Je sais que le titre donne pas ou au contraire donne le goût de cette lecture, ça dépend de vos intestins et de votre curiosité en fait. Ne vous inquiété pas je ne serai pas plus vulgaire que dans le titre. Pourquoi cet heureux mélange dans un titre qui veut à peut près rien dire.

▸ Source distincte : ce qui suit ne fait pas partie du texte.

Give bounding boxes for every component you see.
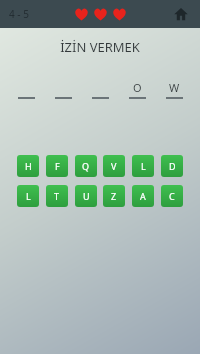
button[interactable]: L <box>132 155 154 177</box>
staticText: L <box>26 190 31 202</box>
button[interactable]: V <box>103 155 125 177</box>
button[interactable]: A <box>132 185 154 207</box>
staticText: A <box>140 190 146 202</box>
button[interactable]: U <box>75 185 97 207</box>
button[interactable]: Z <box>103 185 125 207</box>
button[interactable]: L <box>17 185 39 207</box>
staticText: U <box>83 190 90 202</box>
staticText: W <box>169 80 180 94</box>
staticText: F <box>55 160 60 172</box>
button[interactable]: F <box>46 155 68 177</box>
staticText: V <box>111 160 117 172</box>
button[interactable]: T <box>46 185 68 207</box>
staticText: Q <box>82 160 90 172</box>
staticText: T <box>54 190 60 202</box>
staticText: O <box>133 80 142 94</box>
button[interactable]: C <box>161 185 183 207</box>
button[interactable]: Q <box>75 155 97 177</box>
button[interactable]: D <box>161 155 183 177</box>
staticText: C <box>169 190 175 202</box>
button[interactable]: Home <box>170 3 192 25</box>
staticText: H <box>25 160 32 172</box>
staticText: Z <box>111 190 117 202</box>
staticText: 4 - 5 <box>9 7 29 21</box>
button[interactable]: H <box>17 155 39 177</box>
staticText: L <box>141 160 146 172</box>
staticText: D <box>169 160 176 172</box>
staticText: İZİN VERMEK <box>0 38 200 56</box>
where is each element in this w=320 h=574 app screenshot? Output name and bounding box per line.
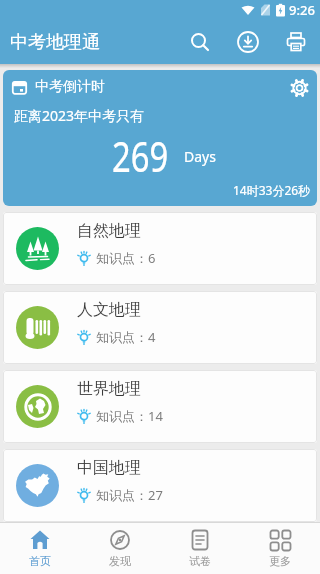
staticText: 14时33分26秒 xyxy=(233,182,311,198)
staticText: 知识点：27 xyxy=(96,486,163,504)
button[interactable]: 世界地理 xyxy=(3,370,317,443)
staticText: 知识点：4 xyxy=(96,328,156,346)
staticText: 人文地理 xyxy=(77,300,141,320)
staticText: 发现 xyxy=(109,554,131,568)
staticText: 更多 xyxy=(269,554,291,568)
staticText: 首页 xyxy=(29,554,51,568)
button[interactable] xyxy=(288,80,310,96)
button[interactable]: 人文地理 xyxy=(3,291,317,364)
button[interactable]: 首页 xyxy=(0,523,80,574)
button[interactable] xyxy=(176,20,224,64)
staticText: 中考地理通 xyxy=(10,31,100,54)
staticText: 知识点：14 xyxy=(96,407,163,425)
button[interactable]: 自然地理 xyxy=(3,212,317,285)
staticText: 9:26 xyxy=(289,1,315,19)
staticText: 知识点：6 xyxy=(96,249,156,267)
button[interactable]: 中国地理 xyxy=(3,449,317,522)
staticText: 试卷 xyxy=(189,554,211,568)
button[interactable] xyxy=(272,20,320,64)
button[interactable]: 试卷 xyxy=(160,523,240,574)
staticText: Days xyxy=(184,147,216,166)
staticText: 世界地理 xyxy=(77,379,141,399)
button[interactable]: 发现 xyxy=(80,523,160,574)
button[interactable] xyxy=(224,20,272,64)
staticText: 中考倒计时 xyxy=(35,78,105,96)
staticText: 距离2023年中考只有 xyxy=(14,106,145,125)
staticText: 自然地理 xyxy=(77,221,141,241)
staticText: 中国地理 xyxy=(77,458,141,478)
staticText: 269 xyxy=(112,128,169,174)
button[interactable]: 更多 xyxy=(240,523,320,574)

Je te cherche partout, dans la musique que j’écoute, dans la nourriture que je dévore, dans les filles que je regarde. Je te cherche partout car c’est tout que j’ai aimé, en dernier. Je te cherche partout parce que perdu je suis dans cette jungle qu’est ma vie. Je te cherche partout parce qu’avec toi j’avais l’impression que j’avais des points ancrés pour me stabiliser. J’erre, mais maintenant je gère. Mon coeur doucement guérit et je penserai quand même toujours à toi. Des mains sur mon corps, une bouche sur la mienne, je te cherche encore. Tant que ce souvenir ne quittera pas mon être, tant que cet amour restera, je ne pourrai renaitre. Une vie passe devant la mienne, celle dans laquelle je survie. Des jours forts d’autre faible, je m’accroche à ma vie. Je ne fais pas attention à l’énergie que j’ai, je la concentre ailleurs pour tenter de t’oublier. Mais le stress ne fait que monté, j’en suis épuisé, je veux reculer. Je te cherche partout, tes pensées, tes paroles, celle que tu m’as fait connaitre, résonne dans ma tête. Je ne suis pas prêt à te retrouver, ni toi, ni une autre ne pourrait tout régler. Je change de peau, bientôt je serai un peu plus beau. Mais pour l’instant que personne ne me touche, car je vais vomir dans ma bouche.